Though the SRA tried to maintain a balance between preventative and enforcement activity, he said, it received more than 10,000 reports about potential problems a year and has to deal with them, sometimes urgently.

But he said the SRA took a “much more sophisticated” approach, using horizon scanning, risk targeting and proactive visits or desk-based reviews, alongside enforcement work.

Like the CLC, he said, “we will try and work with firms to bring them into compliance. Where we really go down the enforcement route is where there’s will for non-compliance, or there’s a really big mess.”

Though the largest firms have relationship managers, Mr Handford said there were no plans to extend the programme.

Speaking afterwards, Mr Ward said: “There are always going to be occasions when a regulator has to come down hard on an individual or a firm but the aim of ‘assisted compliance’ is to minimise them.
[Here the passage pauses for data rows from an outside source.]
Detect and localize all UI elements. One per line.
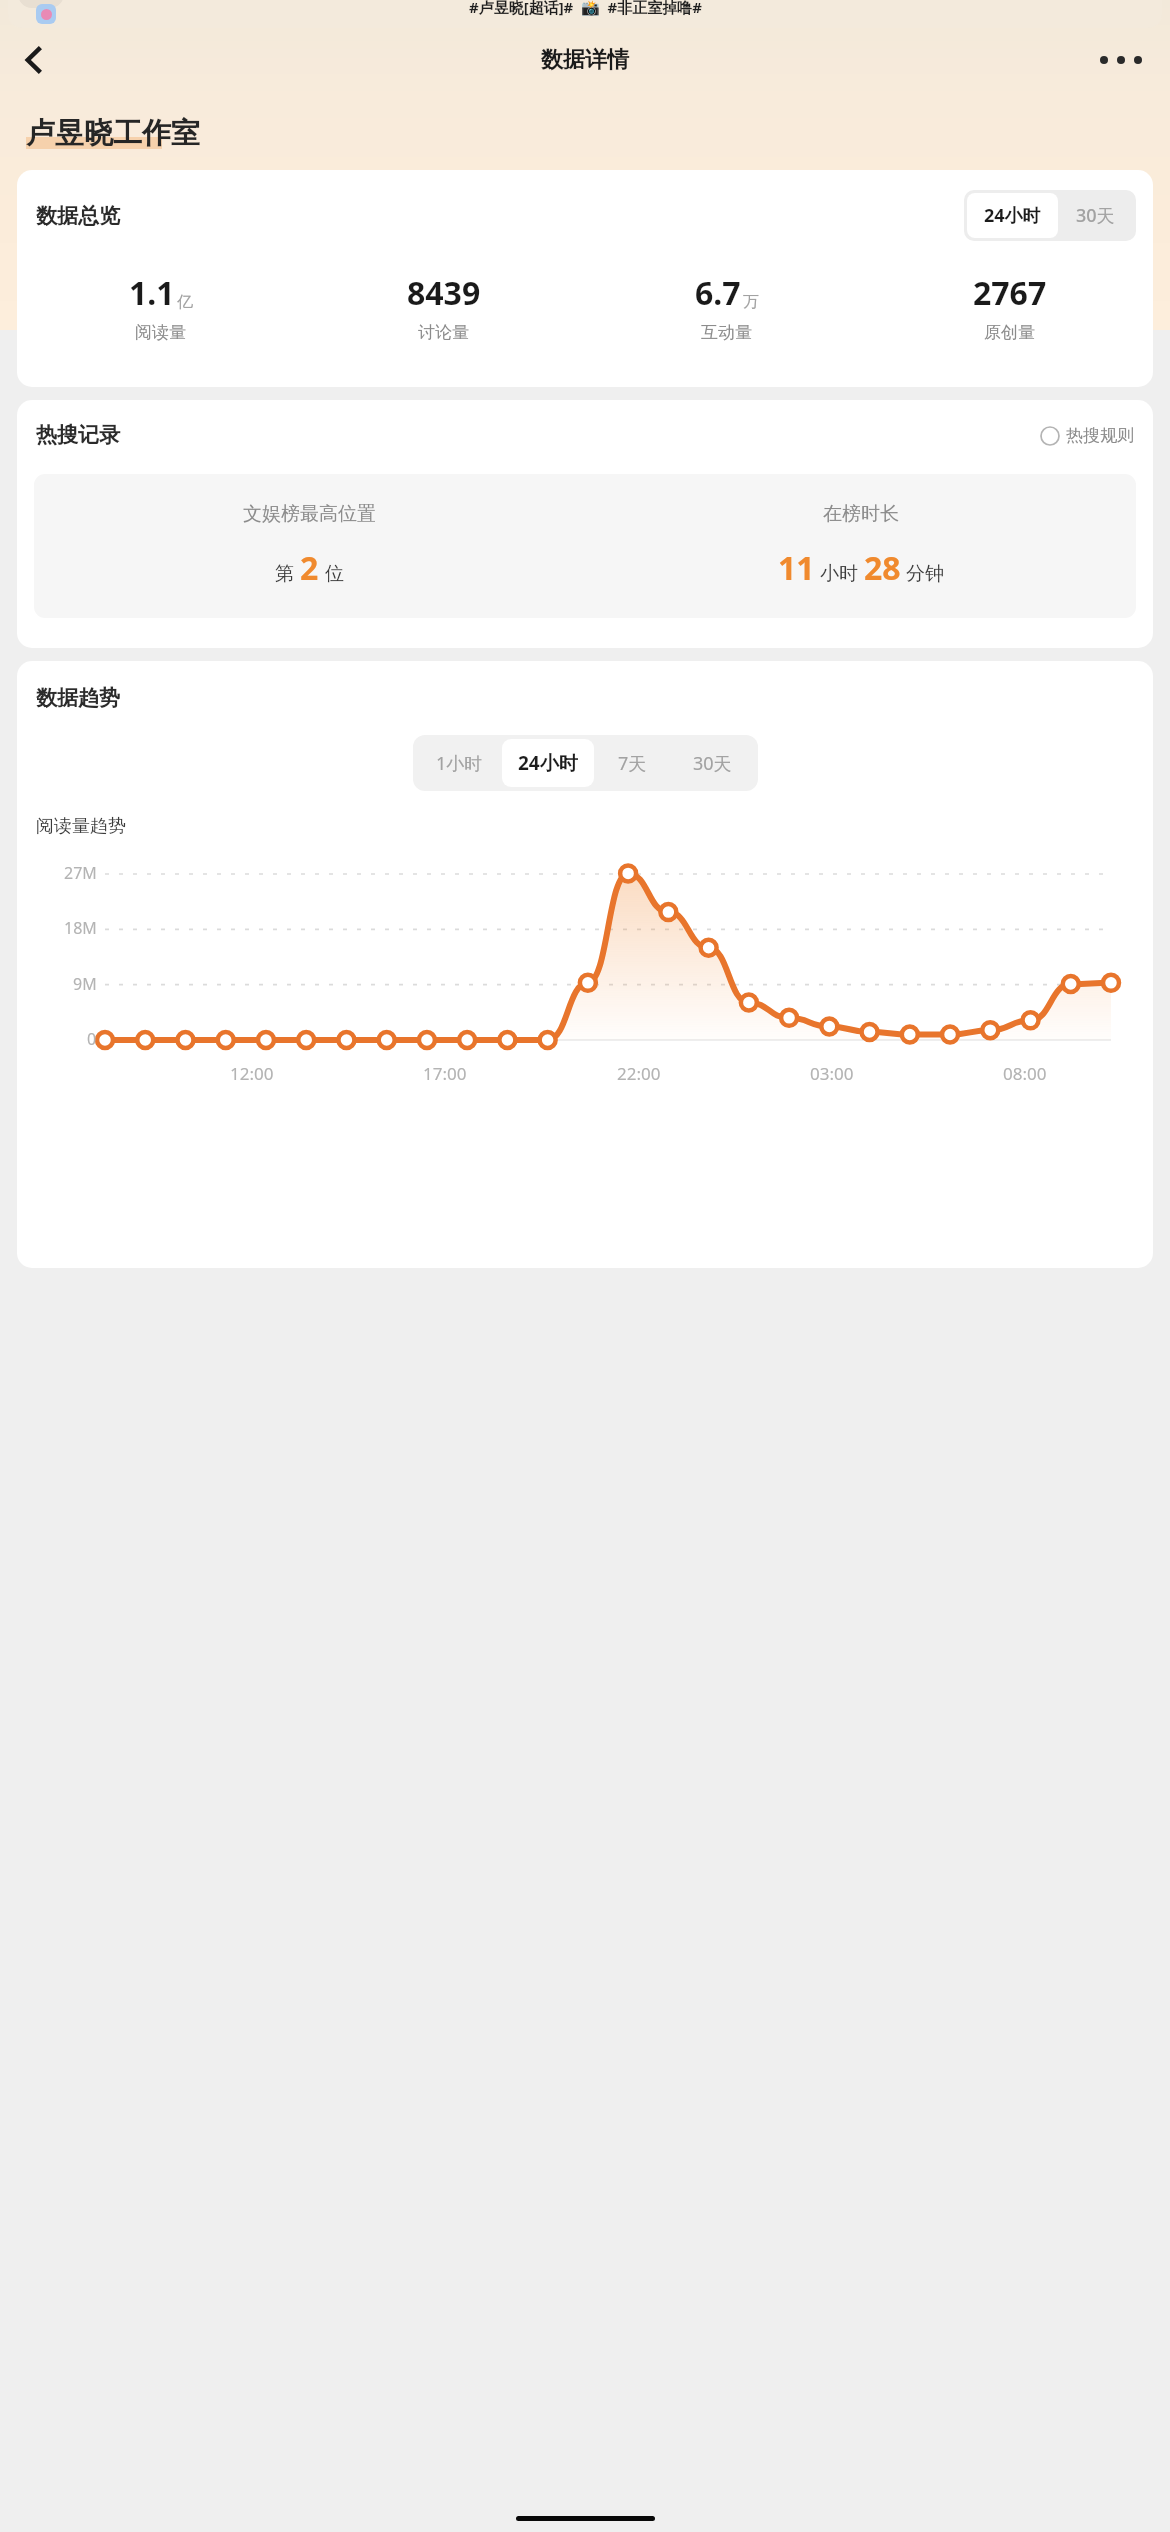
- button[interactable]: 在榜时长: [585, 502, 1136, 590]
- button[interactable]: 7天: [618, 751, 647, 776]
- button[interactable]: 24小时: [984, 203, 1041, 228]
- staticText: 24小时: [518, 750, 578, 776]
- staticText: 数据总览: [36, 203, 120, 229]
- button[interactable]: 热搜规则: [1040, 425, 1134, 446]
- staticText: 热搜规则: [1066, 425, 1134, 446]
- staticText: 小时: [820, 562, 858, 586]
- staticText: 11: [778, 546, 815, 590]
- button[interactable]: #卢昱晓[超话]# 📸 #非正室掉噜#: [8, 0, 1162, 28]
- button[interactable]: 30天: [693, 751, 732, 776]
- staticText: 热搜记录: [36, 422, 120, 448]
- button[interactable]: 1.1: [19, 271, 302, 343]
- button[interactable]: More options: [1090, 35, 1152, 85]
- staticText: 24小时: [984, 203, 1041, 228]
- staticText: 12:00: [230, 1062, 274, 1085]
- staticText: 22:00: [617, 1062, 661, 1085]
- staticText: 在榜时长: [823, 502, 899, 526]
- staticText: 03:00: [810, 1062, 854, 1085]
- staticText: 7天: [618, 751, 647, 776]
- staticText: 2767: [973, 271, 1047, 315]
- staticText: 第: [275, 562, 294, 586]
- staticText: 讨论量: [418, 322, 469, 343]
- staticText: 位: [325, 562, 344, 586]
- button[interactable]: 24小时: [518, 750, 578, 776]
- button[interactable]: 文娱榜最高位置: [34, 502, 585, 590]
- staticText: 数据趋势: [36, 685, 120, 711]
- button[interactable]: 2767: [868, 271, 1151, 343]
- staticText: 卢昱晓工作室: [26, 115, 200, 152]
- staticText: 28: [864, 546, 901, 590]
- staticText: 30天: [693, 751, 732, 776]
- staticText: 1小时: [436, 751, 483, 776]
- staticText: 万: [743, 292, 759, 312]
- staticText: 数据详情: [541, 46, 629, 74]
- staticText: 9M: [73, 973, 97, 995]
- staticText: 6.7: [695, 271, 741, 315]
- staticText: 文娱榜最高位置: [243, 502, 376, 526]
- button[interactable]: 6.7: [585, 271, 868, 343]
- staticText: 阅读量趋势: [36, 815, 126, 838]
- staticText: #卢昱晓[超话]# 📸 #非正室掉噜#: [469, 0, 702, 17]
- staticText: 27M: [64, 862, 97, 884]
- staticText: 分钟: [906, 562, 944, 586]
- staticText: 08:00: [1003, 1062, 1047, 1085]
- staticText: 2: [300, 546, 319, 590]
- staticText: 17:00: [423, 1062, 467, 1085]
- button[interactable]: 8439: [302, 271, 585, 343]
- button[interactable]: 1小时: [436, 751, 483, 776]
- staticText: 1.1: [129, 271, 175, 315]
- staticText: 30天: [1076, 203, 1115, 228]
- staticText: 原创量: [984, 322, 1035, 343]
- button[interactable]: Back: [6, 32, 62, 88]
- staticText: 8439: [407, 271, 481, 315]
- button[interactable]: 30天: [1076, 203, 1115, 228]
- staticText: 互动量: [701, 322, 752, 343]
- staticText: 亿: [177, 292, 193, 312]
- staticText: 阅读量: [135, 322, 186, 343]
- staticText: 0: [87, 1028, 97, 1050]
- staticText: 18M: [64, 917, 97, 939]
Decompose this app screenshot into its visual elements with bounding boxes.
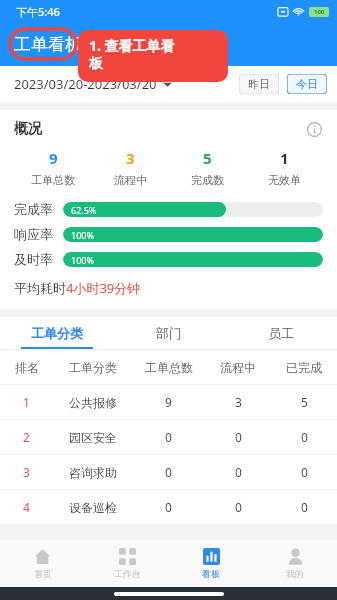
button[interactable]: 看板	[169, 540, 253, 587]
staticText: 看板	[202, 568, 220, 579]
staticText: 已完成	[286, 360, 322, 375]
staticText: 工作台	[114, 568, 141, 579]
staticText: 4	[23, 499, 30, 515]
staticText: 100%	[71, 254, 94, 266]
staticText: 1	[280, 148, 289, 168]
button[interactable]: 5	[169, 148, 246, 187]
staticText: 设备巡检	[69, 500, 117, 515]
staticText: 公共报修	[69, 395, 117, 410]
button[interactable]: 部门	[113, 317, 225, 349]
staticText: 1. 查看工单看	[89, 36, 175, 55]
staticText: 今日	[296, 77, 318, 91]
staticText: 5	[203, 148, 212, 168]
staticText: 4小时39分钟	[66, 279, 141, 297]
staticText: 0	[165, 499, 172, 515]
staticText: 0	[301, 429, 308, 445]
staticText: 完成率	[14, 201, 53, 217]
staticText: 2	[23, 429, 30, 445]
staticText: 0	[301, 464, 308, 480]
staticText: 3	[23, 464, 30, 480]
button[interactable]: 今日	[287, 74, 327, 94]
button[interactable]: 3	[0, 455, 337, 489]
staticText: 0	[235, 429, 242, 445]
staticText: 首页	[34, 568, 52, 579]
staticText: 完成数	[191, 173, 224, 187]
staticText: 100	[314, 8, 325, 16]
staticText: 0	[165, 464, 172, 480]
button[interactable]: 排名	[0, 350, 337, 384]
staticText: 员工	[268, 325, 294, 341]
staticText: 昨日	[248, 77, 270, 91]
button[interactable]: 工作台	[85, 540, 169, 587]
staticText: 1	[23, 394, 30, 410]
staticText: 平均耗时	[14, 280, 66, 296]
staticText: 3	[235, 394, 242, 410]
staticText: 100%	[71, 229, 94, 241]
button[interactable]: 1	[246, 148, 323, 187]
staticText: 部门	[156, 325, 182, 341]
button[interactable]: Info	[305, 120, 323, 138]
staticText: 下午5:46	[16, 4, 60, 19]
button[interactable]: 3	[92, 148, 169, 187]
staticText: 板	[89, 55, 103, 73]
button[interactable]: 9	[14, 148, 92, 187]
staticText: 9	[165, 394, 172, 410]
staticText: 无效单	[268, 173, 301, 187]
staticText: 咨询求助	[69, 465, 117, 480]
staticText: 5	[301, 394, 308, 410]
button[interactable]: 2	[0, 420, 337, 454]
staticText: 及时率	[14, 251, 53, 267]
button[interactable]: 1	[0, 385, 337, 419]
button[interactable]: 我的	[253, 540, 337, 587]
staticText: 工单分类	[31, 325, 83, 341]
staticText: 0	[235, 499, 242, 515]
staticText: 园区安全	[69, 430, 117, 445]
staticText: 62.5%	[71, 204, 97, 216]
button[interactable]: 2023/03/20-2023/03/20	[14, 75, 172, 93]
staticText: 排名	[15, 360, 39, 375]
staticText: 我的	[286, 568, 304, 579]
button[interactable]: 员工	[225, 317, 337, 349]
staticText: 工单总数	[145, 360, 193, 375]
staticText: 2023/03/20-2023/03/20	[14, 75, 157, 93]
staticText: 流程中	[114, 173, 147, 187]
staticText: 工单分类	[69, 360, 117, 375]
staticText: 0	[235, 464, 242, 480]
staticText: 流程中	[220, 360, 256, 375]
staticText: 响应率	[14, 226, 53, 242]
button[interactable]: 4	[0, 490, 337, 524]
button[interactable]: 1. 查看工单看	[78, 30, 228, 82]
staticText: 0	[301, 499, 308, 515]
button[interactable]: 工单分类	[0, 317, 113, 349]
staticText: 0	[165, 429, 172, 445]
staticText: 9	[49, 148, 58, 168]
staticText: 工单总数	[31, 173, 75, 187]
staticText: 3	[126, 148, 135, 168]
button[interactable]: 首页	[0, 540, 85, 587]
staticText: 工单看板	[14, 34, 82, 55]
button[interactable]: 昨日	[239, 74, 279, 94]
staticText: 概况	[14, 120, 42, 138]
Trust between the regulator and the regulated can be fragile and so we are pleased that our approach is bolstering it and encouraging others to move over to CLC regulation.

“There is no single right answer, however, and of course we operate on a different scale to the SRA. Whether a regulator is a specialist or more generalist is another factor but, even if we get there in different ways, I am confident that we are all working to the same end.”

To read a fuller write-up of the event, click here, or here to watch a recording.

    Readers Comments

  • Ross says:

    When BTAS can overturn a BSB “Admin Sanction”, issued for using strictly Without Prejudice mediation material in court (an open-and-shut case if ever there was one) on the stated grounds that it was “acccidental” as the barrister said she hadn’t noticed the “Without Prejudice” notice at the top of the Minutes of Mediation Meeting document, there are indeed problems with public trust in the system. Analogous to excusing a professional driver for speeding, on the grounds that he said he hadn’t noticed the speed limit sign on the motorway. BTW – BTAS appeals against BSB Admin Sanctions are held in secret from the complainant. The members of the appeal panel – 2 fellow barristers and a lay person – are anonymous.